I attended some meetings in St. Andrews a number of years ago, actually prior to the last provincial election, so it would have been in 1994. The minister's predecessor at that time was swayed, I assume, by the media reports from that time, that he was convinced by petitions and other concerns raised by area residents that, in fact, the road should be divided and a median be put in place, and, basically, a full upgrade would be necessary on that highway. Well, here we are, four, five years later, and still basically nothing has been done.
So I just want to know what the minister's thoughts are. Is he going to upgrade that highway, reconstruct it, or, in fact, is his department proceeding with the so-called Selkirk corridor?
Mr. Praznik: I really appreciate the question from the member for Selkirk because we are really on this minister's home turf, having grown up along Highway 9. One of my earliest experiences in life was having to cross the road from the time I was six years old to get the school bus every morning, and selling strawberries. I remember old Tommy Hillhouse, the MLA from that period, buying strawberries from me along that highway, so it is a very important part of my life.
I have to tell the member that the member for Gimli (Mr.

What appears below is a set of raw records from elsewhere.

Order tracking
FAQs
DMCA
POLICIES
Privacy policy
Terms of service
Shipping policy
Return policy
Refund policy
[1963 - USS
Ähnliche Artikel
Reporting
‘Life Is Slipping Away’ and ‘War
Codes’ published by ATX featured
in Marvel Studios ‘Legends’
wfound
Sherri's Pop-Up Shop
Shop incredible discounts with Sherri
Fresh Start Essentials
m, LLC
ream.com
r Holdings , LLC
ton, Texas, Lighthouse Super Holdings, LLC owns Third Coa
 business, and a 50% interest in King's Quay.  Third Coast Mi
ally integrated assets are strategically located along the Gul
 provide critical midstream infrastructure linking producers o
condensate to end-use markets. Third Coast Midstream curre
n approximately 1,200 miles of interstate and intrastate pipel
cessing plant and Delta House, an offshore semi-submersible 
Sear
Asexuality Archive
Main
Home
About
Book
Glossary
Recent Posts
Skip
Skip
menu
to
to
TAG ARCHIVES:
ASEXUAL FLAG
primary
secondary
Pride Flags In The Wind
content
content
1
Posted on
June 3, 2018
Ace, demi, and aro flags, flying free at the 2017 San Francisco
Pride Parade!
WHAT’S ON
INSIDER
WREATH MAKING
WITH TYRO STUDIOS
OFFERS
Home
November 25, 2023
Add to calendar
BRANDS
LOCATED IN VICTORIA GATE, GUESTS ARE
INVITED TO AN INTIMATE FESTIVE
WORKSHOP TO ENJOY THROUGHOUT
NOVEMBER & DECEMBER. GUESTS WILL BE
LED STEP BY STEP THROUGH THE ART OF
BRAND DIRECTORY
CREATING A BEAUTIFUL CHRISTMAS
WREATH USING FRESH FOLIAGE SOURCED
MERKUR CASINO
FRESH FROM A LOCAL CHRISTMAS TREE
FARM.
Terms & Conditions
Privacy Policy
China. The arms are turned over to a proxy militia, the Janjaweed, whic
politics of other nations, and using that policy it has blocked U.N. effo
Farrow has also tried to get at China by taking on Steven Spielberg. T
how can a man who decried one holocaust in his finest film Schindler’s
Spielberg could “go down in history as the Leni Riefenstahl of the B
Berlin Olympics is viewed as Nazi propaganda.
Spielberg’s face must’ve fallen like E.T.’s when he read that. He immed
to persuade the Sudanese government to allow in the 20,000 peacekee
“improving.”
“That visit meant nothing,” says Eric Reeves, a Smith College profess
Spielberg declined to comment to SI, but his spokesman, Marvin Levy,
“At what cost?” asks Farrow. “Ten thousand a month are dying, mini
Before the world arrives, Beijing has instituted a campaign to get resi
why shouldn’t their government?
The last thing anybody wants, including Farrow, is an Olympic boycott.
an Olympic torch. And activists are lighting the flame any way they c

Helwer), the current member for Gimli constituency, has discussed this issue with me at great length. I have to say to the member for Selkirk (Mr. Dewar) that I am waiting with great expectation that the member for Selkirk, the current member for Selkirk, may be so bold as to challenge this minister to pave PR 500 in the R.M. of St. Clements.

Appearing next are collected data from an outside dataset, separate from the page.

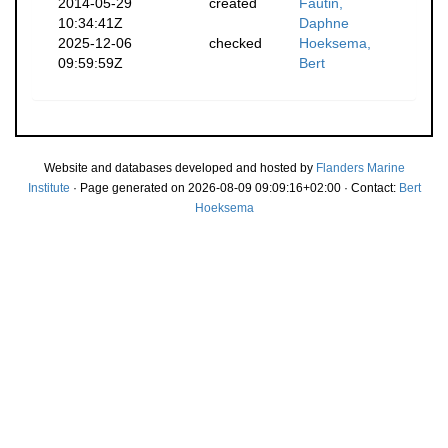
2014-05-29
created
Fautin,
10:34:41Z
Daphne
2025-12-06
checked
Hoeksema,
09:59:59Z
Bert
Website and databases developed and hosted by
Flanders Marine
Institute
· Page generated on 2026-08-09 09:09:16+02:00 · Contact:
Bert
Hoeksema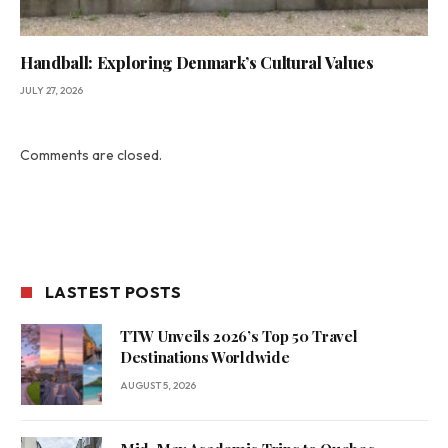
Handball: Exploring Denmark’s Cultural Values
JULY 27, 2026
Comments are closed.
LASTEST POSTS
TTW Unveils 2026’s Top 50 Travel
Destinations Worldwide
AUGUST 5, 2026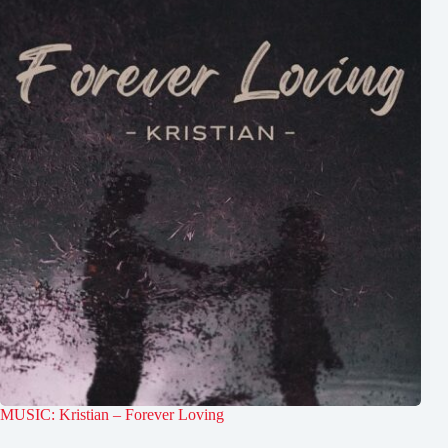
MUSIC: Kristian – Forever Loving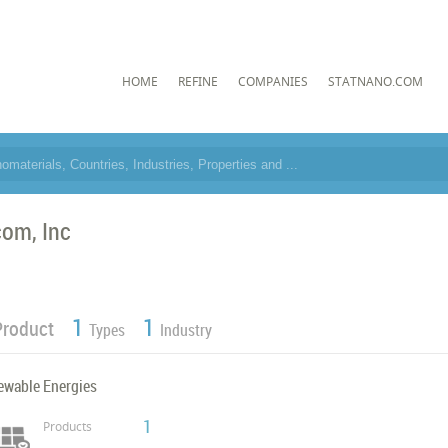
HOME
REFINE
COMPANIES
STATNANO.COM
com, Inc
1
1
Product
Types
Industry
ewable Energies
1
Products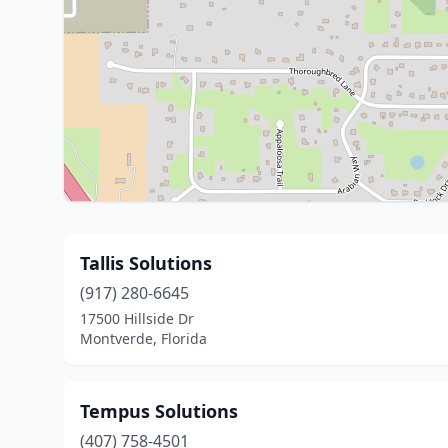
Tallis Solutions
(917) 280-6645
17500 Hillside Dr
Montverde, Florida
Tempus Solutions
(407) 758-4501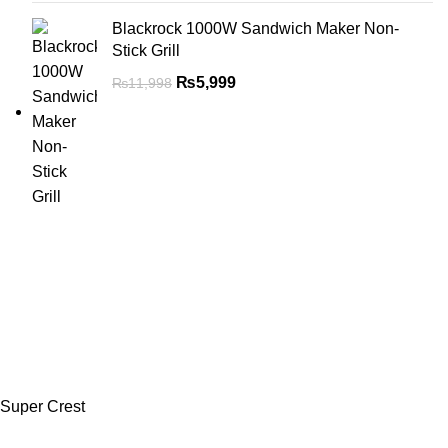
Blackrock 1000W Sandwich Maker Non-
Stick Grill
₨
5,999
₨
11,998
Super Crest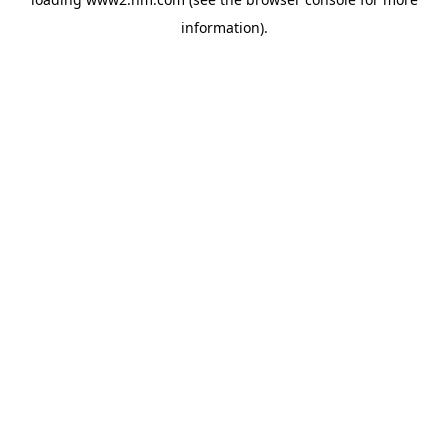
information)
.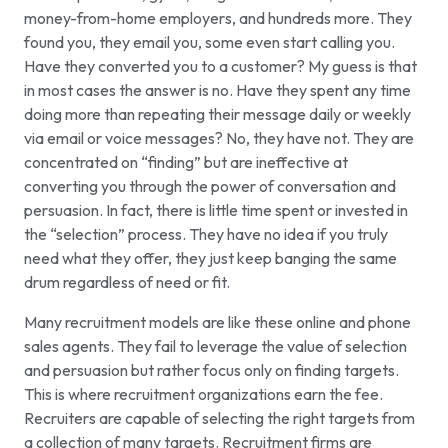
money-from-home employers, and hundreds more. They
found you, they email you, some even start calling you.
Have they converted you to a customer? My guess is that
in most cases the answer is no. Have they spent any time
doing more than repeating their message daily or weekly
via email or voice messages? No, they have not. They are
concentrated on “finding” but are ineffective at
converting you through the power of conversation and
persuasion. In fact, there is little time spent or invested in
the “selection” process. They have no idea if you truly
need what they offer, they just keep banging the same
drum regardless of need or fit.
Many recruitment models are like these online and phone
sales agents. They fail to leverage the value of selection
and persuasion but rather focus only on finding targets.
This is where recruitment organizations earn the fee.
Recruiters are capable of selecting the right targets from
a collection of many targets. Recruitment firms are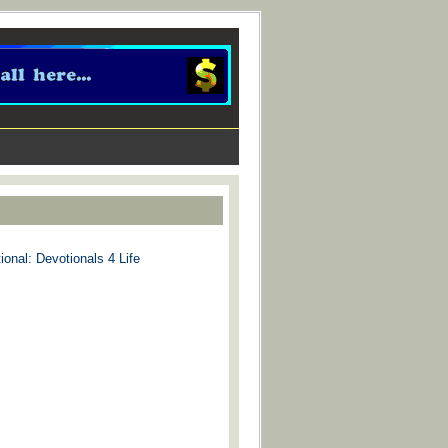
ional: Devotionals 4 Life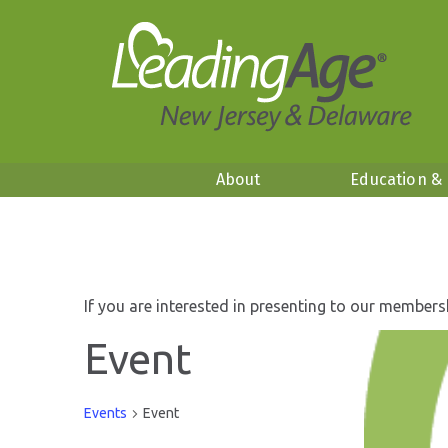
About
Education &
If you are interested in presenting to our members
Event
Events
Event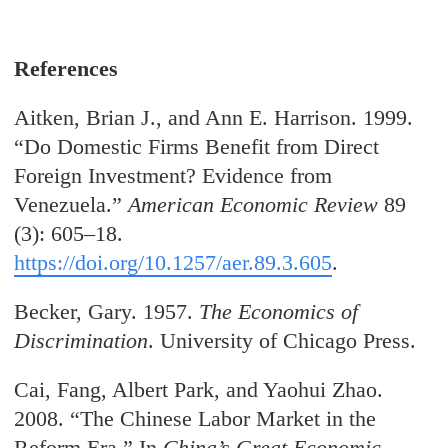
References
Aitken, Brian J., and Ann E. Harrison. 1999.
“Do Domestic Firms Benefit from Direct
Foreign Investment? Evidence from
Venezuela.”
American Economic Review
89
(3): 605–18.
https://doi.org/10.1257/aer.89.3.605
.
Becker, Gary. 1957.
T
he Economics of
Discrimination
. University of Chicago Press.
Cai, Fang, Albert Park, and Yaohui Zhao.
2008. “The Chinese Labor Market in the
Reform Era.” In
China’s Great Economic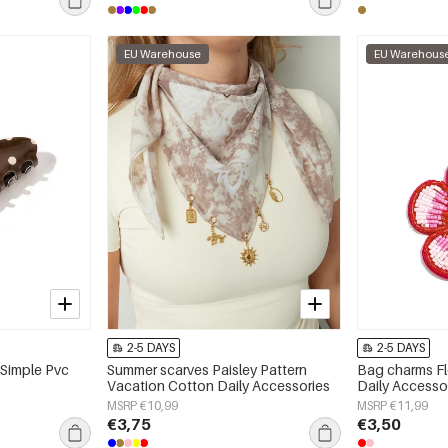
EU Warehouse
EU Warehous
2-5 DAYS
2-5 DAYS
 Simple Pvc
Summer scarves Paisley Pattern
Bag charms Fl
Vacation Cotton Daily Accessories
Daily Accesso
MSRP €10,99
MSRP €11,99
€3,75
€3,50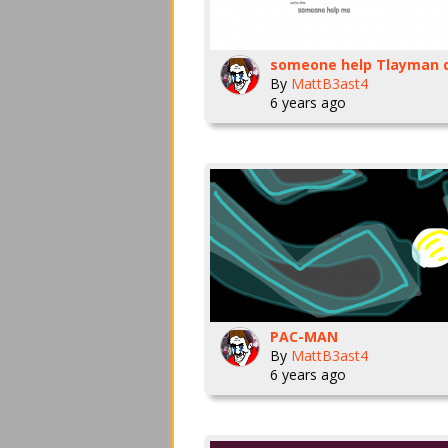
By
MattB3ast4
6 years ago
PAC-MAN
By
MattB3ast4
6 years ago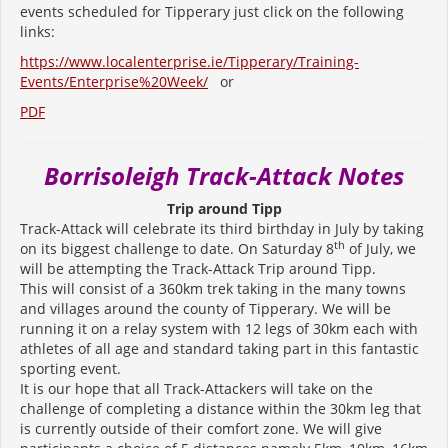
events scheduled for Tipperary just click on the following
links:
https://www.localenterprise.ie/Tipperary/Training-
Events/Enterprise%20Week/
or
PDF
Borrisoleigh Track-Attack Notes
Trip around Tipp
Track-Attack will celebrate its third birthday in July by taking
th
on its biggest challenge to date. On Saturday 8
of July, we
will be attempting the Track-Attack Trip around Tipp.
This will consist of a 360km trek taking in the many towns
and villages around the county of Tipperary. We will be
running it on a relay system with 12 legs of 30km each with
athletes of all age and standard taking part in this fantastic
sporting event.
It is our hope that all Track-Attackers will take on the
challenge of completing a distance within the 30km leg that
is currently outside of their comfort zone. We will give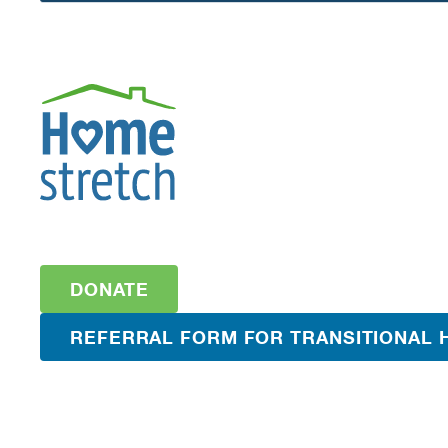
DONATE
REFERRAL FORM FOR TRANSITIONAL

I wonder if I am going to have his suggestion, because I hear through the rumour mill that he may be contesting the new Selkirk constituency in which it is included, formerly part of the Lac du Bonnet riding. I am waiting to find out if he would be an advocate for paving this PR 500 because I feel somewhat a conflict of interest because it is the road that runs by where I live. I am waiting to see what view the member for Selkirk, the current member for Selkirk, is going to suggest with respect to the pavement and upgrade of Provincial Road 500, as are my neighbours waiting to see. I know the Deputy Clerk, Bev Bosiak, would be another supporter of that.

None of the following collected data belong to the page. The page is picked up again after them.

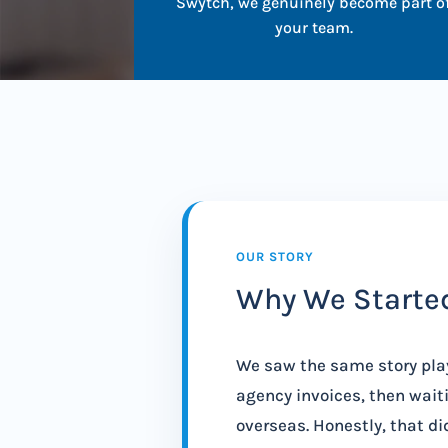
Swytch, we genuinely become part o
your team.
OUR STORY
Why We Starte
We saw the same story pla
agency invoices, then waiti
overseas. Honestly, that did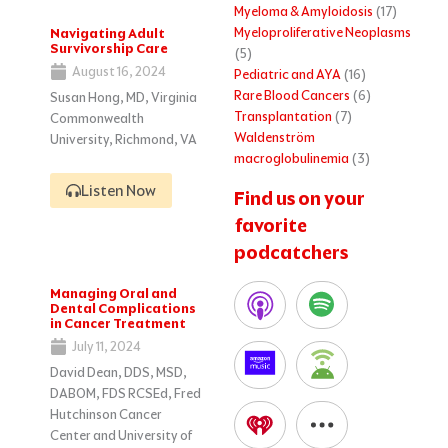
Myeloma & Amyloidosis
(17)
Myeloproliferative Neoplasms
Navigating Adult
Survivorship Care
(5)
August 16, 2024
Pediatric and AYA
(16)
Rare Blood Cancers
(6)
Susan Hong, MD, Virginia
Transplantation
(7)
Commonwealth
Waldenström
University, Richmond, VA
macroglobulinemia
(3)
Listen Now
Find us on your
favorite
podcatchers
Managing Oral and
Dental Complications
in Cancer Treatment
July 11, 2024
David Dean, DDS, MSD,
DABOM, FDS RCSEd, Fred
Hutchinson Cancer
Center and University of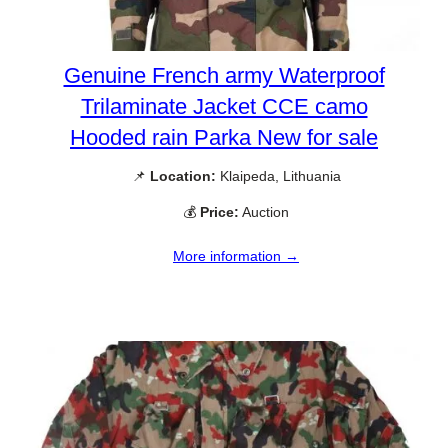
Genuine French army Waterproof
Trilaminate Jacket CCE camo
Hooded rain Parka New for sale
📌
Location:
Klaipeda, Lithuania
💰
Price:
Auction
More information →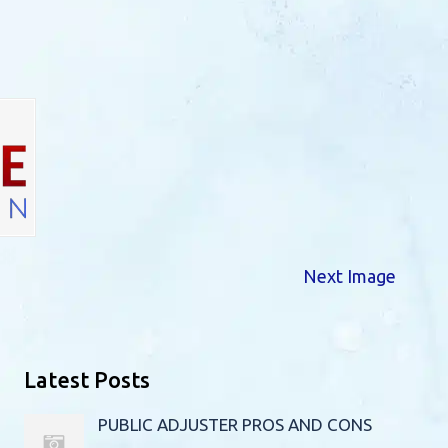
Next Image
Latest Posts
PUBLIC ADJUSTER PROS AND CONS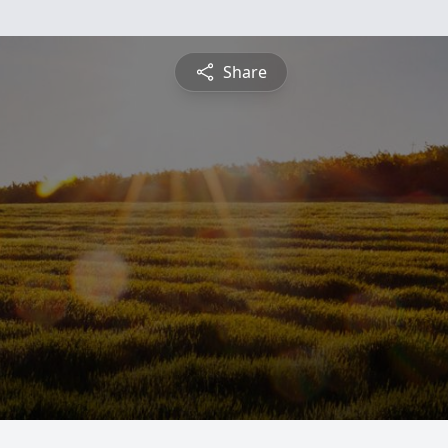
Share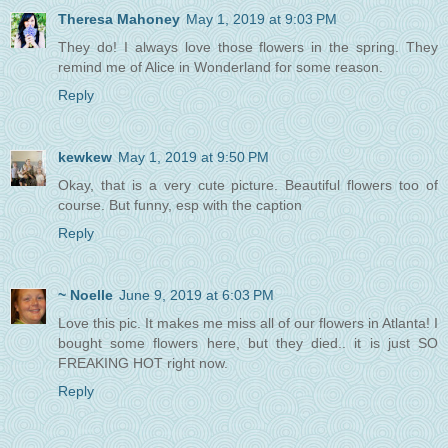
Theresa Mahoney
May 1, 2019 at 9:03 PM
They do! I always love those flowers in the spring. They
remind me of Alice in Wonderland for some reason.
Reply
kewkew
May 1, 2019 at 9:50 PM
Okay, that is a very cute picture. Beautiful flowers too of
course. But funny, esp with the caption
Reply
~ Noelle
June 9, 2019 at 6:03 PM
Love this pic. It makes me miss all of our flowers in Atlanta! I
bought some flowers here, but they died.. it is just SO
FREAKING HOT right now.
Reply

So I am waiting for the member for Selkirk, I must admit, to put on the record his support, perhaps a request, that PR 500 be paved because I, of course, feel somewhat in a conflict to advocate that particular project, so I am waiting for that. But I know the member for Gimli (Mr. Helwer) today has also taken a great interest in this project.
An Honourable Member: All paved roads lead to Lac du Bonnet.
An Honourable Member: All roads lead to Dauphin.
Mr. Praznik: Well, they used to all lead to Dauphin.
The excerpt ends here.